▶ [WHAT YOU SHOULD DO] Your task is to repeat the entries word for word while leaving out the pictures.

▶ [PROVIDED RECORDS]

•••

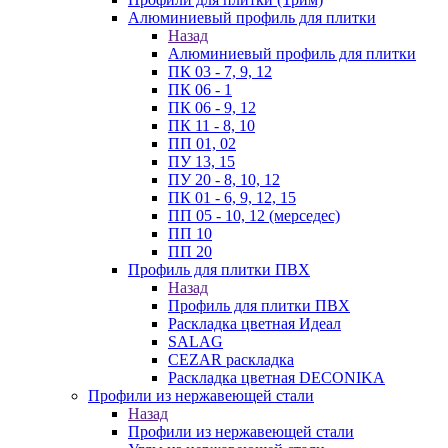
Алюминиевый профиль для плитки
Назад
Алюминиевый профиль для плитки
ПК 03 - 7, 9, 12
ПК 06 - 1
ПК 06 - 9, 12
ПК 11 - 8, 10
ПП 01, 02
ПУ 13, 15
ПУ 20 - 8, 10, 12
ПК 01 - 6, 9, 12, 15
ПП 05 - 10, 12 (мерседес)
ПП 10
ПП 20
Профиль для плитки ПВХ
Назад
Профиль для плитки ПВХ
Раскладка цветная Идеал
SALAG
CEZAR раскладка
Раскладка цветная DECONIKA
Профили из нержавеющей стали
Назад
Профили из нержавеющей стали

•••

▶ [FINAL ANSWER]
Алюминиевый профиль для плитки
Назад
Алюминиевый профиль для плитки
ПК 03 - 7, 9, 12
ПК 06 - 1
ПК 06 - 9, 12
ПК 11 - 8, 10
ПП 01, 02
ПУ 13, 15
ПУ 20 - 8, 10, 12
ПК 01 - 6, 9, 12, 15
ПП 05 - 10, 12 (мерседес)
ПП 10
ПП 20
Профиль для плитки ПВХ
Назад
Профиль для плитки ПВХ
Раскладка цветная Идеал
SALAG
CEZAR раскладка
Раскладка цветная DECONIKA
Профили из нержавеющей стали
Назад
Профили из нержавеющей стали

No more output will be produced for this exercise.